[openstack-dev] [all][tc][ptl] establishing project-wide goals

John Dickinson me at not.mn
Fri Aug 12 20:02:59 UTC 2016



On 12 Aug 2016, at 7:28, Doug Hellmann wrote:

> Excerpts from John Dickinson's message of 2016-08-11 15:00:56 -0700:
>>
>> On 10 Aug 2016, at 8:29, Doug Hellmann wrote:
>>
>>> Excerpts from Doug Hellmann's message of 2016-07-29 16:55:22 -0400:
>>>> One of the outcomes of the discussion at the leadership training
>>>> session earlier this year was the idea that the TC should set some
>>>> community-wide goals for accomplishing specific technical tasks to
>>>> get the projects synced up and moving in the same direction.
>>>>
>>>> After several drafts via etherpad and input from other TC and SWG
>>>> members, I've prepared the change for the governance repo [1] and
>>>> am ready to open this discussion up to the broader community. Please
>>>> read through the patch carefully, especially the "goals/index.rst"

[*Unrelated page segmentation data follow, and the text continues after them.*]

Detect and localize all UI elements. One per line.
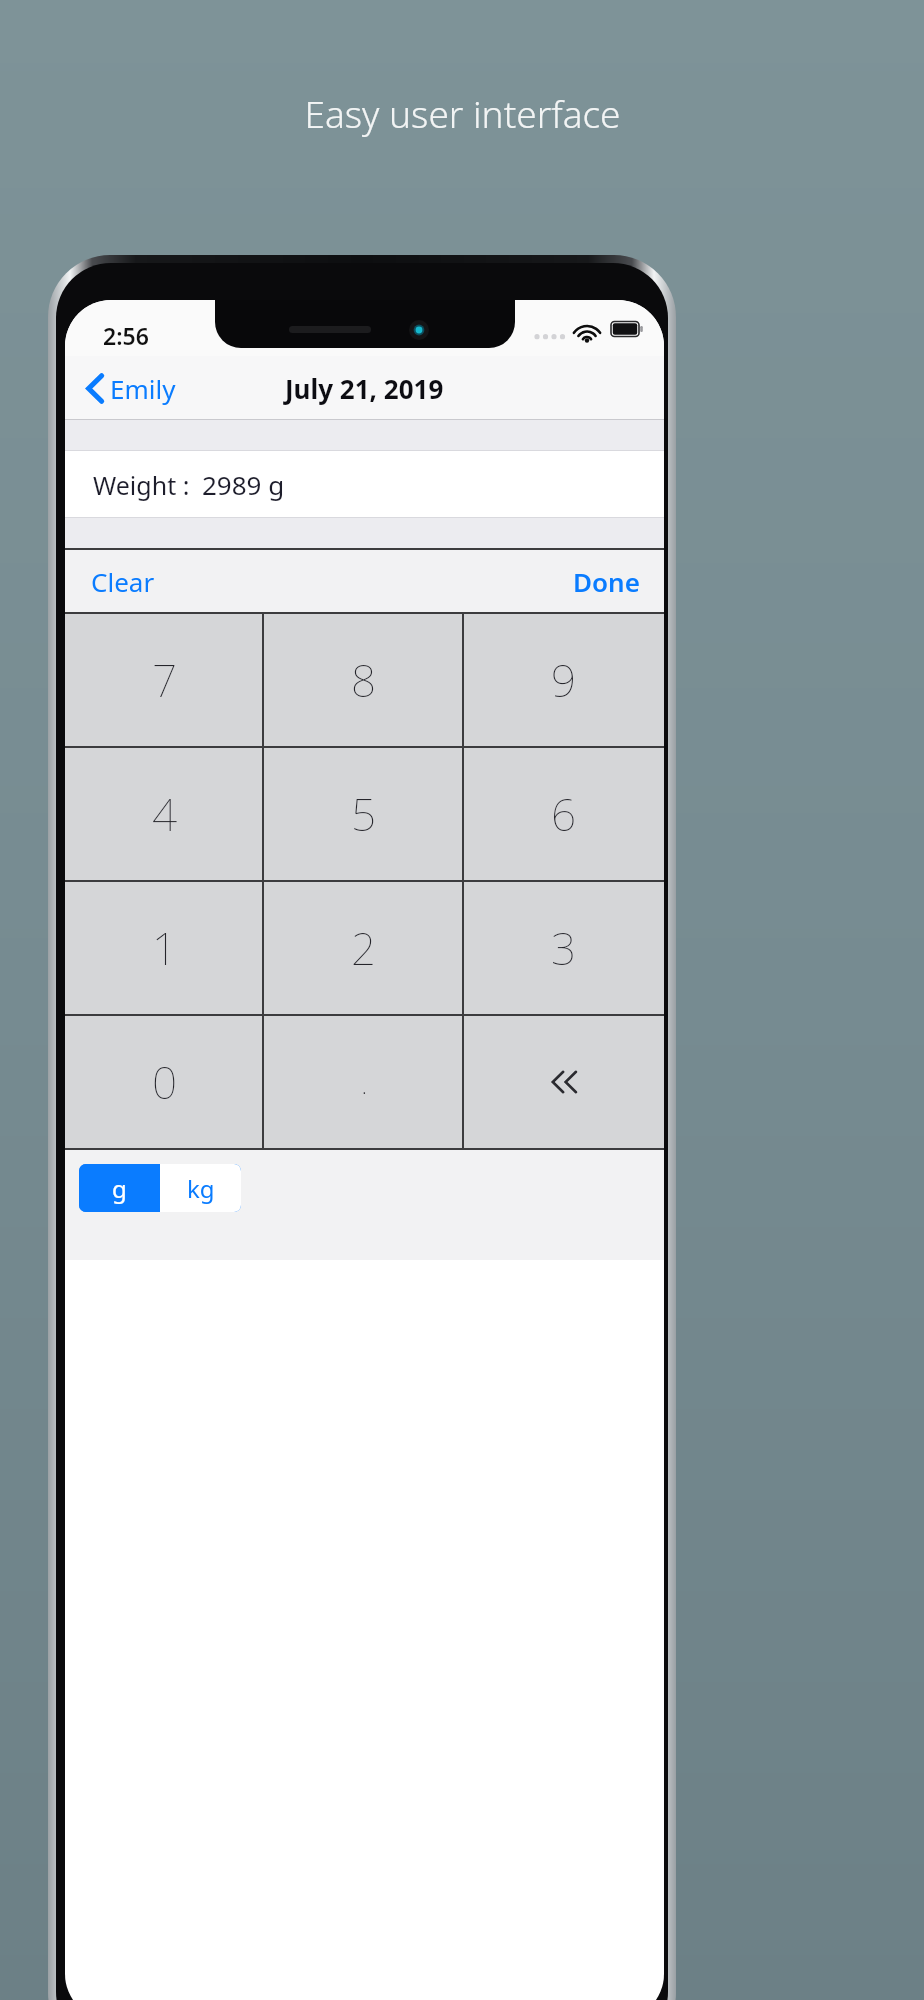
staticText: Easy user interface	[304, 88, 621, 138]
staticText: 9	[551, 650, 577, 710]
staticText: July 21, 2019	[285, 371, 444, 406]
button[interactable]: kg	[160, 1164, 241, 1212]
button[interactable]: 7	[65, 614, 264, 746]
staticText: Clear	[91, 564, 155, 599]
button[interactable]: Done	[553, 550, 664, 612]
button[interactable]: 4	[65, 748, 264, 880]
button[interactable]: Emily	[81, 365, 182, 412]
staticText: .	[361, 1062, 368, 1103]
staticText: 7	[152, 650, 178, 710]
button[interactable]: .	[264, 1016, 464, 1148]
button[interactable]: 2	[264, 882, 464, 1014]
staticText: 3	[551, 918, 577, 978]
staticText: 2:56	[103, 320, 149, 351]
button[interactable]: 0	[65, 1016, 264, 1148]
button[interactable]: 6	[464, 748, 664, 880]
button[interactable]: 1	[65, 882, 264, 1014]
button[interactable]: Backspace	[464, 1016, 664, 1148]
staticText: 0	[152, 1052, 178, 1112]
staticText: g	[112, 1172, 127, 1205]
button[interactable]: 9	[464, 614, 664, 746]
button[interactable]: 3	[464, 882, 664, 1014]
button[interactable]: Weight :	[65, 451, 664, 517]
staticText: kg	[187, 1172, 215, 1205]
staticText: 5	[351, 784, 377, 844]
button[interactable]: 5	[264, 748, 464, 880]
button[interactable]: 8	[264, 614, 464, 746]
staticText: Emily	[110, 371, 176, 406]
staticText: 2989 g	[202, 467, 285, 502]
button[interactable]: Clear	[65, 550, 175, 612]
staticText: Weight :	[93, 468, 190, 502]
staticText: 2	[351, 918, 377, 978]
staticText: 1	[152, 918, 178, 978]
staticText: 4	[152, 784, 178, 844]
staticText: Done	[573, 564, 640, 599]
button[interactable]: g	[79, 1164, 160, 1212]
staticText: 8	[351, 650, 377, 710]
staticText: 6	[551, 784, 577, 844]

>>>> document which tries to lay out the expectations for what makes a
>>>> good goal for this purpose and for how teams are meant to approach
>>>> working on these goals.
>>>>
>>>> I've also prepared two patches proposing specific goals for Ocata
>>>> [2][3].  I've tried to keep these suggested goals for the first
>>>> iteration limited to "finish what we've started" type items, so
>>>> they are small and straightforward enough to be able to be completed.

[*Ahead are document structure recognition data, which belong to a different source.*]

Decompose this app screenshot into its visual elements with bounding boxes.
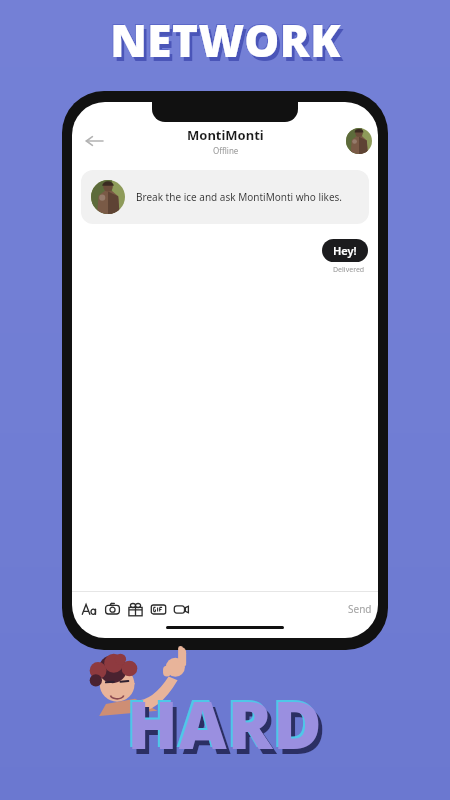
- staticText: Break the ice and ask MontiMonti who lik…: [136, 190, 343, 204]
- button[interactable]: Gift: [125, 599, 145, 619]
- button[interactable]: Break the ice and ask MontiMonti who lik…: [81, 170, 369, 224]
- staticText: Offline: [213, 145, 239, 156]
- button[interactable]: Video: [171, 599, 191, 619]
- button[interactable]: Hey!: [322, 239, 368, 262]
- button[interactable]: Camera: [102, 599, 122, 619]
- staticText: Delivered: [333, 265, 365, 275]
- button[interactable]: Text format: [79, 599, 99, 619]
- staticText: HARD: [125, 676, 321, 766]
- staticText: NETWORK: [113, 14, 344, 74]
- staticText: NETWORK: [110, 10, 341, 70]
- staticText: MontiMonti: [187, 126, 264, 144]
- button[interactable]: Profile: [346, 128, 372, 154]
- button[interactable]: GIF: [148, 599, 168, 619]
- staticText: Hey!: [333, 243, 357, 258]
- staticText: HARD: [127, 678, 323, 768]
- button[interactable]: Back: [76, 123, 112, 159]
- button[interactable]: Send: [348, 602, 372, 616]
- staticText: HARD: [131, 683, 327, 773]
- staticText: NETWORK: [109, 9, 340, 69]
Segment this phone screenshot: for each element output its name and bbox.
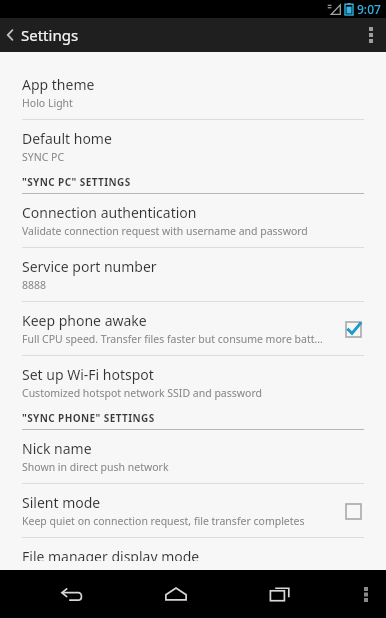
staticText: Customized hotspot network SSID and pass… <box>22 386 262 400</box>
staticText: Nick name <box>22 439 92 458</box>
staticText: Connection authentication <box>22 203 197 222</box>
button[interactable]: Default home <box>0 120 386 173</box>
button[interactable]: Unchecked <box>338 496 368 526</box>
button[interactable]: More options <box>356 18 386 52</box>
staticText: "SYNC PC" SETTINGS <box>22 175 131 189</box>
staticText: File manager display mode <box>22 547 200 561</box>
button[interactable]: Back <box>45 570 99 618</box>
button[interactable]: Service port number <box>0 248 386 301</box>
staticText: Shown in direct push network <box>22 460 169 474</box>
staticText: Service port number <box>22 257 157 276</box>
button[interactable]: Home <box>149 570 203 618</box>
staticText: "SYNC PHONE" SETTINGS <box>22 411 155 425</box>
button[interactable]: Menu <box>350 570 382 618</box>
button[interactable]: Settings <box>0 21 91 49</box>
button[interactable]: Keep phone awake <box>0 302 386 355</box>
staticText: Full CPU speed. Transfer files faster bu… <box>22 332 326 346</box>
staticText: Settings <box>21 25 79 45</box>
staticText: SYNC PC <box>22 150 65 164</box>
button[interactable]: Connection authentication <box>0 194 386 247</box>
staticText: Default home <box>22 129 112 148</box>
staticText: Validate connection request with usernam… <box>22 224 308 238</box>
button[interactable]: Checked <box>338 314 368 344</box>
button[interactable]: Recent apps <box>253 570 307 618</box>
staticText: 9:07 <box>357 1 381 17</box>
staticText: Holo Light <box>22 96 73 110</box>
staticText: Keep phone awake <box>22 311 147 330</box>
button[interactable]: Silent mode <box>0 484 386 537</box>
staticText: App theme <box>22 75 95 94</box>
button[interactable]: Nick name <box>0 430 386 483</box>
staticText: 8888 <box>22 278 47 292</box>
staticText: Set up Wi-Fi hotspot <box>22 365 154 384</box>
button[interactable]: File manager display mode <box>0 538 386 570</box>
staticText: Silent mode <box>22 493 101 512</box>
staticText: Keep quiet on connection request, file t… <box>22 514 305 528</box>
button[interactable]: Set up Wi-Fi hotspot <box>0 356 386 409</box>
button[interactable]: App theme <box>0 66 386 119</box>
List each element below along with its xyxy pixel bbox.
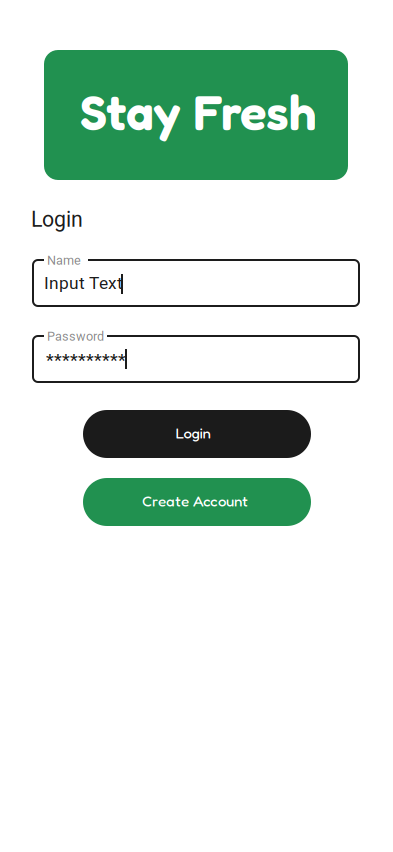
staticText: Create Account — [142, 492, 248, 510]
staticText: Input Text — [44, 273, 123, 293]
staticText: Password — [47, 329, 104, 344]
button[interactable]: Create Account — [83, 478, 311, 526]
button[interactable]: Login — [83, 410, 311, 458]
staticText: Login — [31, 207, 83, 232]
staticText: Name — [47, 253, 81, 268]
staticText: Stay Fresh — [80, 82, 316, 142]
staticText: Login — [176, 424, 210, 442]
staticText: ********** — [46, 350, 126, 370]
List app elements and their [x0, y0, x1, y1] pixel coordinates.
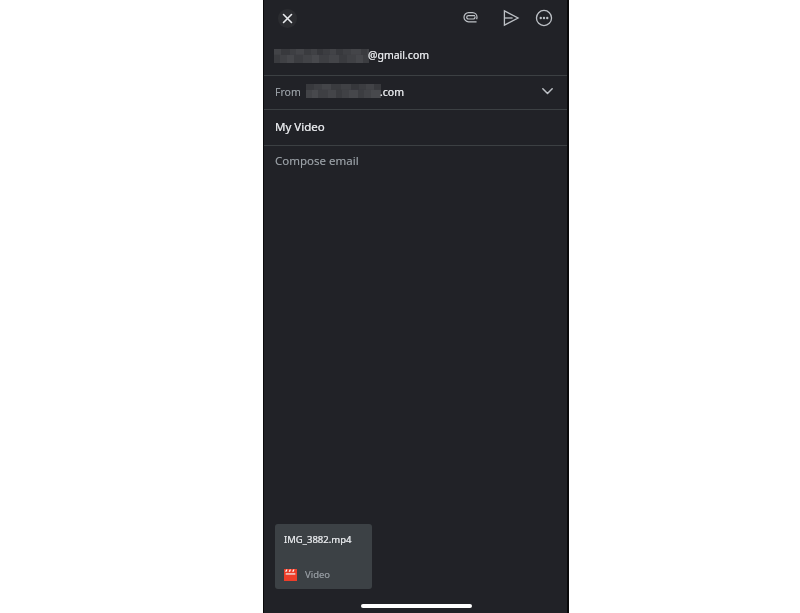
staticText: .com — [380, 85, 405, 99]
button[interactable]: Compose email — [263, 146, 569, 516]
button[interactable]: Close — [278, 9, 297, 28]
button[interactable]: More options — [531, 5, 557, 31]
staticText: Video — [305, 568, 331, 581]
button[interactable]: Send — [497, 5, 523, 31]
button[interactable]: Attach file — [458, 5, 484, 31]
staticText: Compose email — [275, 153, 359, 169]
staticText: My Video — [275, 119, 325, 135]
button[interactable]: @gmail.com — [263, 36, 569, 75]
staticText: From — [275, 85, 301, 99]
button[interactable]: From — [263, 76, 569, 109]
button[interactable]: Expand recipient details — [539, 81, 556, 98]
button[interactable]: IMG_3882.mp4 — [275, 524, 372, 589]
staticText: IMG_3882.mp4 — [284, 533, 352, 546]
staticText: @gmail.com — [368, 48, 430, 62]
button[interactable]: My Video — [263, 110, 569, 145]
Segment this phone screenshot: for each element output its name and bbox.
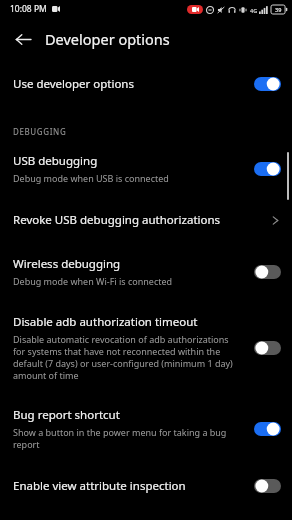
staticText: Developer options: [45, 29, 170, 49]
staticText: Debug mode when Wi-Fi is connected: [13, 275, 173, 287]
staticText: Enable view attribute inspection: [13, 478, 186, 494]
button[interactable]: Disable adb authorization timeout: [0, 306, 292, 389]
button[interactable]: Off: [250, 476, 284, 496]
staticText: Show a button in the power menu for taki…: [13, 426, 242, 450]
button[interactable]: Off: [250, 338, 284, 358]
button[interactable]: Bug report shortcut: [0, 399, 292, 458]
button[interactable]: On: [250, 74, 284, 94]
staticText: Disable adb authorization timeout: [13, 314, 198, 330]
staticText: Use developer options: [13, 76, 134, 92]
staticText: DEBUGGING: [13, 126, 67, 137]
button[interactable]: USB debugging: [0, 143, 292, 194]
button[interactable]: Revoke USB debugging authorizations: [0, 202, 292, 238]
button[interactable]: Off: [250, 262, 284, 282]
button[interactable]: Wireless debugging: [0, 246, 292, 297]
staticText: Wireless debugging: [13, 256, 121, 272]
staticText: Revoke USB debugging authorizations: [13, 212, 221, 228]
button[interactable]: On: [250, 419, 284, 439]
staticText: 4G: [250, 7, 258, 14]
button[interactable]: Back: [6, 22, 40, 56]
staticText: Bug report shortcut: [13, 407, 120, 423]
button[interactable]: Enable view attribute inspection: [0, 468, 292, 510]
button[interactable]: Use developer options: [0, 64, 292, 104]
staticText: USB debugging: [13, 153, 98, 169]
staticText: Debug mode when USB is connected: [13, 172, 169, 184]
button[interactable]: On: [250, 159, 284, 179]
staticText: 39: [275, 6, 282, 13]
staticText: Disable automatic revocation of adb auth…: [13, 333, 242, 381]
staticText: 10:08 PM: [10, 3, 47, 15]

>>>> That will let us experiment with the process of managing goals this
>>>> time around, and set us up for discussions that may need to happen
>>>> at the Ocata summit about implementation.
>>>>
>>>> For future cycles, we can iterate on making the goals "harder", and
>>>> collecting suggestions for goals from the community during the forum
>>>> discussions that will happen at summits starting in Boston.
>>>>
>>>> Doug
>>>>
>>>> [1] https://review.openstack.org/349068 describe a process for managing community-wide goals
>>>> [2] https://review.openstack.org/349069 add ocata goal "support python 3.5"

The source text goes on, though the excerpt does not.